— DATA SHOWN —
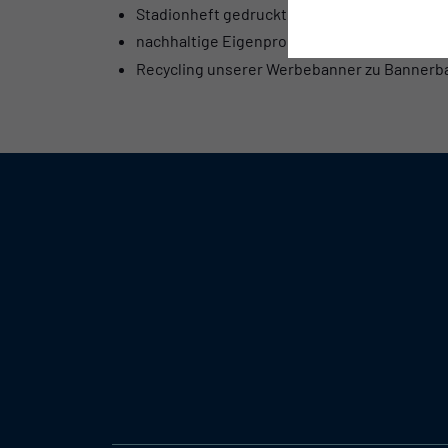
Stadionheft gedruckt auf Rasenpapier (Co-P
nachhaltige Eigenproduktionen von Textilien
Recycling unserer Werbebanner zu Bannerbag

— PROBLEM TO WORK ON —
Copy the whole of the material above exactly, but not its images.

— OUTPUT OF THE TASK —
Stadionheft gedruckt auf Rasenpapier (Co-P
nachhaltige Eigenproduktionen von Textilien
Recycling unserer Werbebanner zu Bannerbag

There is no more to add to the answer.